François Morellet

1966
Lights, electrical circuits, wood,
48 × 129 cm
Inv. 2001.913/Acquired with the aid of the FRAM Île-de-France

Notice

François Morellet is the artist of paradoxes. A man with a clearly serious life (he ran the family business in Cholet until 1975), he has been a life-long artist. The pioneer in France of geometric abstraction, he is forever challenging his own principles. As an artist he derides inspiration and champions the viewer’s role.

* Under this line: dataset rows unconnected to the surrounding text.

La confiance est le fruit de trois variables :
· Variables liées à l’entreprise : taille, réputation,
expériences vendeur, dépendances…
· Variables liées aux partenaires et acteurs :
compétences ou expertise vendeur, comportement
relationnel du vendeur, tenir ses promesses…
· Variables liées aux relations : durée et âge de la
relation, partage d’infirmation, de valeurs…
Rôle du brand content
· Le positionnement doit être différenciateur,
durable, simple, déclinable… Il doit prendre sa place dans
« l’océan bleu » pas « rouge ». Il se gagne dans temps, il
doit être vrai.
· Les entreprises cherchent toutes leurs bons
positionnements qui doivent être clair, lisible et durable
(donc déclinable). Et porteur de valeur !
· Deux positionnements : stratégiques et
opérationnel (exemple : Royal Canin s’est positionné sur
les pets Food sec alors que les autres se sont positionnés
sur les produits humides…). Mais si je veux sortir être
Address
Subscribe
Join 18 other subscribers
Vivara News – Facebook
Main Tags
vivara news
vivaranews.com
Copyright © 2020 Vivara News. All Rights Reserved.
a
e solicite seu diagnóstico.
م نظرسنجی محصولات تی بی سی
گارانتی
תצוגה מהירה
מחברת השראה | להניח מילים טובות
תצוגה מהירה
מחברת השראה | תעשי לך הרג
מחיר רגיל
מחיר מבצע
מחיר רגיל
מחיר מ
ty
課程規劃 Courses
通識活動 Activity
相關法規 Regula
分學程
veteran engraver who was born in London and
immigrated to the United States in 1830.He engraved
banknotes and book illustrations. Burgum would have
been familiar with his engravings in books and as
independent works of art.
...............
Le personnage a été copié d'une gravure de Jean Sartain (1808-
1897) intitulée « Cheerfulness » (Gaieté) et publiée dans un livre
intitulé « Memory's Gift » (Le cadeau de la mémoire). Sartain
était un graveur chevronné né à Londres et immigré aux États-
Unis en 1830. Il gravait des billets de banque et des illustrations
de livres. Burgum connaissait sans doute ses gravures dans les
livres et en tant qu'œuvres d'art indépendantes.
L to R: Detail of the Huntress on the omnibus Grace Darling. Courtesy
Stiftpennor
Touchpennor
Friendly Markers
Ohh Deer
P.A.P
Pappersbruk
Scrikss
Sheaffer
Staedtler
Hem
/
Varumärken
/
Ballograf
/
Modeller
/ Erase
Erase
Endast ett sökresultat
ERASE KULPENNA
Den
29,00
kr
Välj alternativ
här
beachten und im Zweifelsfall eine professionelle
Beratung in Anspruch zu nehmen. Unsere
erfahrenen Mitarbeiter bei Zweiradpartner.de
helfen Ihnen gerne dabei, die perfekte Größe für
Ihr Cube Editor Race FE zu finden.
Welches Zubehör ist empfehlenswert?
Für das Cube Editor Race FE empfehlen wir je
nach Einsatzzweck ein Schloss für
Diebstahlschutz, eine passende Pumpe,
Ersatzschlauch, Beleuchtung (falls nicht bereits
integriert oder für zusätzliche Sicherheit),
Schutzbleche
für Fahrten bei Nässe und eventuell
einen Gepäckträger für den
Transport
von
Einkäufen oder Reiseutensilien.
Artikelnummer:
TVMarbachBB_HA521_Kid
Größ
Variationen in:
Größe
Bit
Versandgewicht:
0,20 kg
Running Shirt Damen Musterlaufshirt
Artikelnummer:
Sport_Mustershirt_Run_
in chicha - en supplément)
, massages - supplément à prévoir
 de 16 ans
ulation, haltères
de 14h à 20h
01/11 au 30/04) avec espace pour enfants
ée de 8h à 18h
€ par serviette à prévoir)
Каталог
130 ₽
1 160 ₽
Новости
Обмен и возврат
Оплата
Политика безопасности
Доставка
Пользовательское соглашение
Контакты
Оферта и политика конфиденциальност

In the 1950s, his painting called into question arbitrary choices and artistic expertise; from that point on he subjected the creative act to the definition of a system, announced in the title: the rules of play (because play is what is involved) were established.
This system, which forms the basis for the creation of his works, leaves plenty of room for chance, something that became an actual component of his work in 1958. That same year, he began using light as a material to be imprinted on the viewer’s eye. He was already placing the latter in a position of responsibility, giving him/her the task of making the work appear, be it in Reflets dans l’eau déformés par le spectateur [Reflections in Water Distorted by the Spectator] (1964) or, two years later, 56 lampes avec programmation aléatoire-poétique-géométrique, ingenuously renamed by the museum staff as ‘NON, NUL, CON, CUL’ [NO, NIL, CUNT, BUM]. A constellation of light bulbs appears in random fashion, subject to haphazard programming. The game was to bring forth words based on geometric shapes – rude words at times, too!
Wordplay is a key part of François Morellet’s work. A vibrant heir to the spirit of Dada, he cultivated this way of seeing and deriding the world. Because of his fierce wit, he kept his distance from art, but also, as in this impudent piece, from the world. He hides, here getting the public to launch those ‘coarse and derogatory interjections’ (Arnauld Pierre) by stepping on the pedal.
The installation of this work for the opening of the museum remains etched in people’s memories. Those involved chuckled at the thought of the official visits and the surprise that would register on visitors’ faces. This typified the strength of GRAV:1 ‘We want to interest the spectator, free him from his inhibitions, relax him.’
With this work, François Morellet, inventor of forms and words, provokes amusement, but at times also embarrassment on the part of the viewer, who is responsible for the appearance of these cheeky messages – insolence being one of the irremediable hallmarks of their dreadful inventor.

A.F. 1. Groupe de Recherche d’Art Visuel, created in 1960, of which Morellet was a founder member.